Problem: For any such function $f$, prove that
$$\int_{[0,\infty)^4} dx_1dx_2dx_3dx_4 \: f(x_1+x_2, x_3+x_4)^* f(x_1+x_3, x_2+x_4) \geq0.$$
Here the asterisk denotes the complex conjugation. The variables are "twisted" in $f^*$ and $f$.
Motivation: This problem is motivated from physics. By a physical argument, a certain quantity must be non-negative, and I found that it can be represented as an integral in the above form.
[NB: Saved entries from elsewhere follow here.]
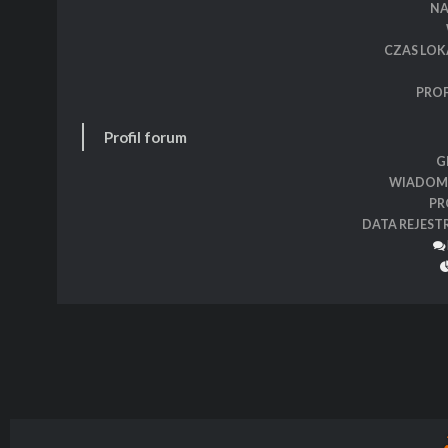
N
CZAS LOK
PROF
Profil forum
G
WIADOM
PR
DATA REJEST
Note: One may assume that $f$ is symmetric, i.e., $f(u,v) = f(v,u)$. To see this, note that a generic function $f$ can be written as $f = f_s + f_a$, the sum of the symmetric and antisymmetic component. Enough to show that, e.g.,
$$A := \int f_s(x_1+x_2, x_3+x_4)^* f_a(x_1+x_3, x_2+x_4) =0$$
and
$$\int f_a(x_1+x_2, x_3+x_4)^* f_a(x_1+x_3, x_2+x_4) =0.$$
As an example, we prove the first equality. By changing the variables $x_1\leftrightarrow x_2$ and $x_3 \leftrightarrow x_4$, we obtain
$$A = \int f_s(x_1+x_2, x_3+x_4)^* f_a(x_2+x_4, x_1+x_3) = -A$$
by the antisymmetry $f_a(x_2+x_4, x_1+x_3) = – f_a(x_1+x_3, x_2+x_4)$. This implies $A=0$.
Best Answer
We consider the change of variables to $x_1, a, b, y$, where $$a = x_1 + x_2, b = x_1 + x_3, y = x_1 + x_2 + x_3 + x_4.$$ The Jacobian of this change of variable is $1$. The inverse of this change of variables is $$x_2 = a - x_1, x_3 = b - x_1, x_4 = y - a - b + x_1.$$ So the region $[0, \infty)^4$ is mapped to the new region $$R = \{(x_1, a, b, y): \max(0, a + b - y) \leq x_1 \leq \min(a, b)\}.$$ And $$\int_{[0,\infty)^4} dx_1dx_2dx_3dx_4 \: f(x_1+x_2, x_3+x_4)^* f(x_1+x_3, x_2+x_4)$$ is equal to $$\int_{R} dx_1da db dy \: f(a, y - a)^* f(b, y - b).$$ Now we can integrate in $x_1$. For each $a,b,y$ for which there is a satisfying $x_1$, the length of the integral in $x_1$ is $$\min(a, b) - \max(0, a + b - y) = \min(a, b, y - a, y - b).$$ So the integral is equal to $$\int_{[0,\infty)^3} da db dy \: \max(0, \min(a, b, y - a, y - b)) f(a, y - a)^* f(b, y - b).$$ Now it is familiar that $$\max(0, \min(a, b, y - a, y - b)) = \int_0^{\min(a, b, y - a, y - b)} dx$$ where we define the RHS to be $0$ if $\min(a, b, y - a, y - b) < 0$. So the integral becomes $$\int_{[0,\infty)^3} da db dy \: \int_0^{\min(a, b, y - a, y - b)} dx f(a, y - a)^* f(b, y - b).$$ Now we swap the order of integration so the $x$ variable is integrated first. If we set $R'(x)$ to be $$\{(a,b,y): a \geq x, b \geq x, y - a \geq x, y - b \geq x\}$$ then the integral is equal to $$\int_{[0, \infty)} dx \int_{R'(x)} da db dy \: f(a, y - a)^* f(b, y - b).$$ The inner integral decouples into $$\int_{R'(x)} da db dy \: f(a, y - a)^* f(b, y - b) = \int_{2x}^\infty dy \left\vert \int_{x}^{y - x} da f(a, y - a)\right\vert^2$$ and the non-negativity of the integral follows.